Today we have one simple task: to call our Senators and tell them to pass the HEROES Act and reject the HEALS Act.
It's one simple task because the choice is simple: the HEROES Act, which has already passed the House and which would actually help a lot of good Americans get through this pandemic -- or the HEALS Act, actually a suite comprising 10 different bills, which is a steaming piece of dung. The HEALS Act's centerpiece -- a provision that would not only effectively give big corporations immunity from lawsuits when they reopen so stupidly that they cause you to get sick and die, but would let them sue workers who demand safety from said illness and death -- is noxious enough. But the bill would actively injure the American people in other ways: it would slash enhanced unemployment benefits by $400/week, it would create a commission to cut Social Security benefits "behind closed doors," and it would funnel $25 billion of your money to defense contractor corporations so they can continue to flush money down the toilet on planes that don't work. The bill would also continue the Paycheck Protection Program, which has become a notorious corporate welfare mill, with minimal additional restraints on the PPP continuing to hand out taxpayer money to big corporations. And of course the bill would also do negative damage, as it would allocate exactly zero dollars to our upcoming election, our Post Office, our states and localities, and our public schools they're so hot to reopen so they all become COVID hotspots.
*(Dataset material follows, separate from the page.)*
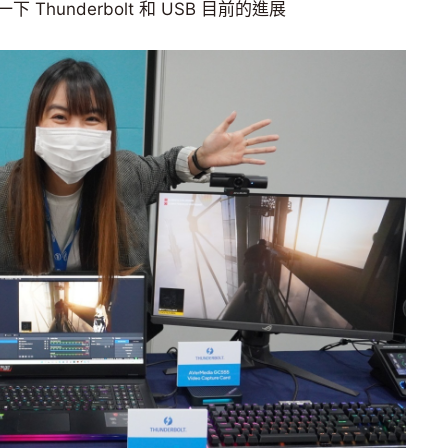
hunderbolt 和 USB 目前的進展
But in the meantime, the HEROES Act would -- at the risk of turning this into a Goofus and Gallant strip -- help fund our states and localities, help fund our Post Office, extend unemployment benefits as they are through the end of January, and it would do all that without the stupid "corporate immunity" or "cut Social Security behind closed doors" or "hand out even more corporate welfare to defense contractor" provisions. The HEROES Act would also expand certain working family tax cuts and repeal a big bankster tax-cut-for-the-rich that "somehow" made it into the CARES Act. It would also cut working families another stimulus check -- a more sizable one than the CARES Act did, and also a more sizable one than the HEALS Act would. It would extend and expand national moratoriums on evictions and foreclosures; the HEALS Act would let the current, more limited moratoriums on these things expire immediately. And, not for nothing, but the HEROES Act's COVID-19 testing and tracing provisions are better than those of the HEALS Act. Our President loves bragging about the number of tests we've done, but America has over 330 million inhabitants, so bragging about how you've done more tests than, say, Luxembourg is just empty bragging. I chose Luxembourg for a reason, of course: that nation performs over five times as many tests per million inhabitants as we do, and they have noticeably fewer cases per million and deaths per million, too. (If your right-wing uncle says it's easier for Luxembourg because they're smaller, just remind him that great nations don't make excuses.)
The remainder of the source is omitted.